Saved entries

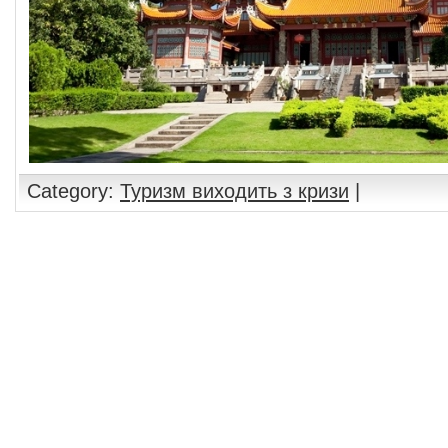
Category:
Туризм виходить з кризи
|
Comments are closed.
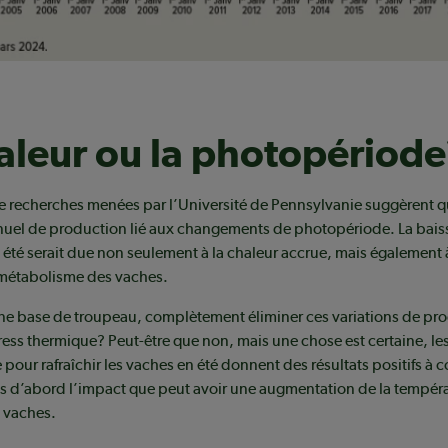
aleur ou la photopériode
de recherches menées par l’Université de Pennsylvanie suggèrent qu
nuel de production lié aux changements de photopériode. La bais
été serait due non seulement à la chaleur accrue, mais également 
 métabolisme des vaches.
une base de troupeau, complètement éliminer ces variations de pr
tress thermique? Peut-être que non, mais une chose est certaine, les
pour rafraîchir les vaches en été donnent des résultats positifs à c
s d’abord l’impact que peut avoir une augmentation de la tempér
 vaches.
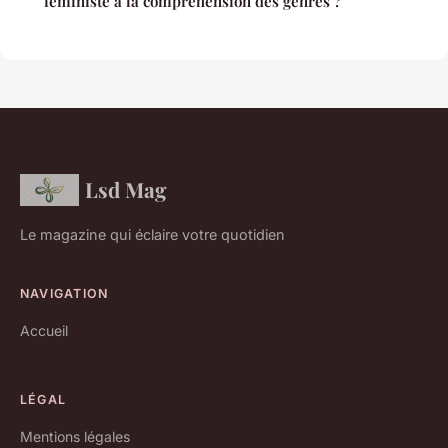
féministe à la compréhension des genres ?
Lsd Mag
Le magazine qui éclaire votre quotidien
NAVIGATION
Accueil
LÉGAL
Mentions légales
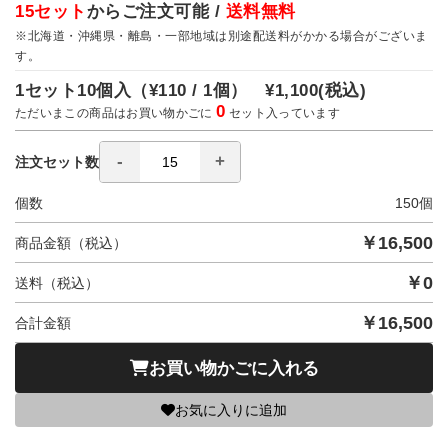
15セット
からご注文可能 /
送料無料
※北海道・沖縄県・離島・一部地域は別途配送料がかかる場合がございま
す。
1セット10個入（
¥110 / 1個）
¥1,100
(税込)
0
ただいまこの商品はお買い物かごに
セット入っています
注文セット数
個数
150
個
￥
16,500
商品金額（税込）
￥
0
送料（税込）
￥
16,500
合計金額
お買い物かごに入れる
お気に入りに追加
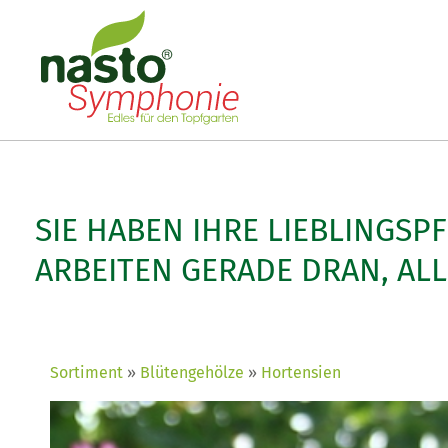
SIE HABEN IHRE LIEBLINGSP
ARBEITEN GERADE DRAN, AL
Sortiment
Blütengehölze
Hortensien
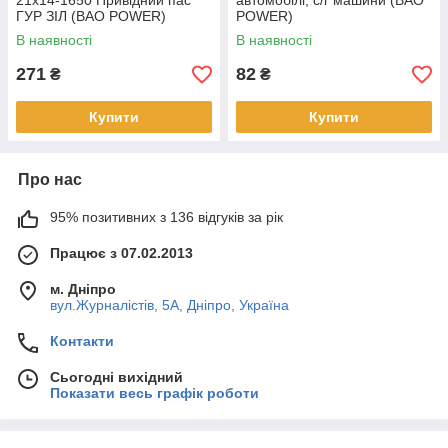
21х14-1650 Привідний пас
автомобілі, с/г машини (BAO
ГУР ЗІЛ (BAO POWER)
POWER)
В наявності
В наявності
271
82
₴
₴
Купити
Купити
Про нас
95% позитивних з 136 відгуків за рік
Працює з 07.02.2013
м. Дніпро
вул.Журналістів, 5А, Дніпро, Україна
Контакти
Сьогодні вихідний
Показати весь графік роботи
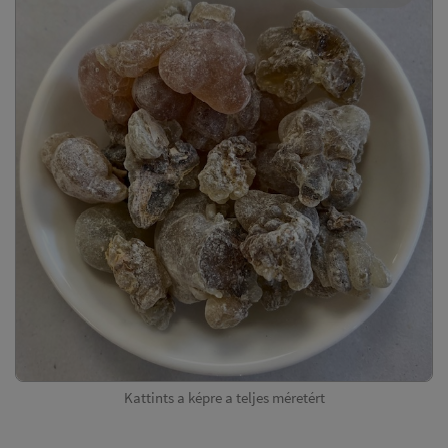
Kattints a képre a teljes méretért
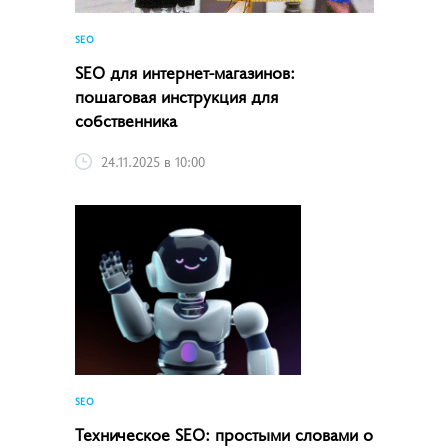
SEO
SEO для интернет-магазинов:
пошаговая инструкция для
собственника
24.11.2025 в 10:00
SEO
Техническое SEO: простыми словами о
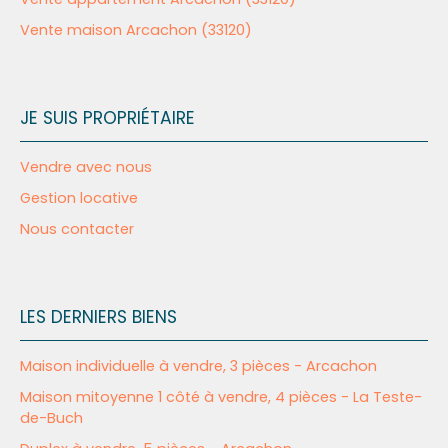
Vente maison Arcachon (33120)
JE SUIS PROPRIÉTAIRE
Vendre avec nous
Gestion locative
Nous contacter
LES DERNIERS BIENS
Maison individuelle à vendre, 3 pièces - Arcachon
Maison mitoyenne 1 côté à vendre, 4 pièces - La Teste-
de-Buch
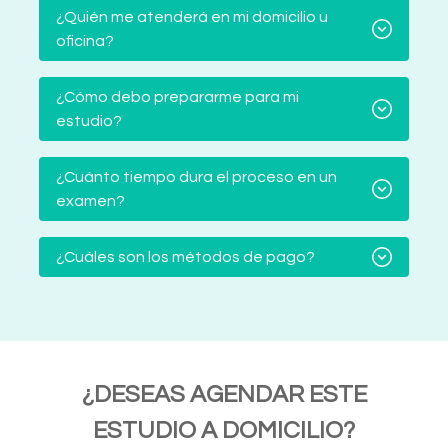
¿Quién me atenderá en mi domicilio u
oficina?
¿Cómo debo prepararme para mi
estudio?
¿Cuánto tiempo dura el proceso en un
examen?
¿Cuáles son los métodos de pago?
¿DESEAS AGENDAR ESTE
ESTUDIO A DOMICILIO?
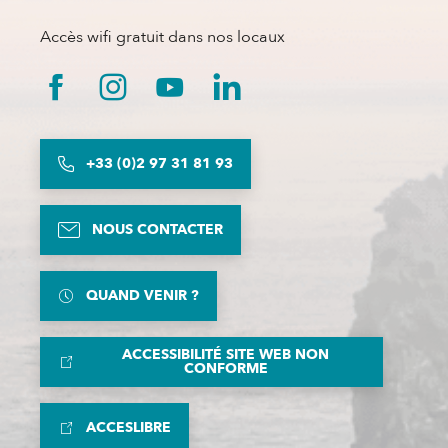
Accès wifi gratuit dans nos locaux
+33 (0)2 97 31 81 93
NOUS CONTACTER
QUAND VENIR ?
ACCESSIBILITÉ SITE WEB NON
CONFORME
ACCESLIBRE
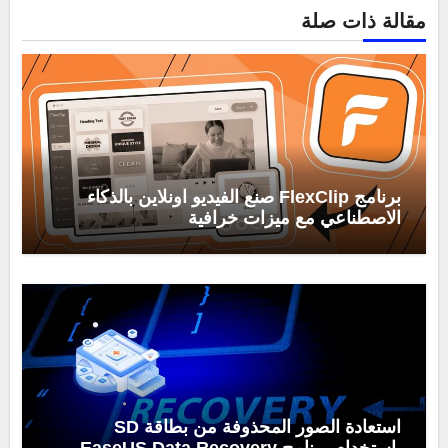
مقالة ذات صلة
برنامج FlexClip صنع الفيديو اونلاين بالذكاء
الاصطناعي مع ميزات خرافية
استعادة الصور المحذوفة من بطاقة SD
باستخدام برنامج EaseUS Data Recovery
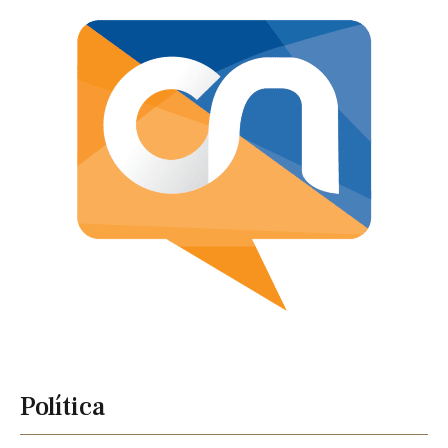
Política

Work task: Your answer should be each line of the data that contains the word "photopériode", copied as it stands.

Solution:
aleur ou la photopériode
nuel de production lié aux changements de photopériode. La bais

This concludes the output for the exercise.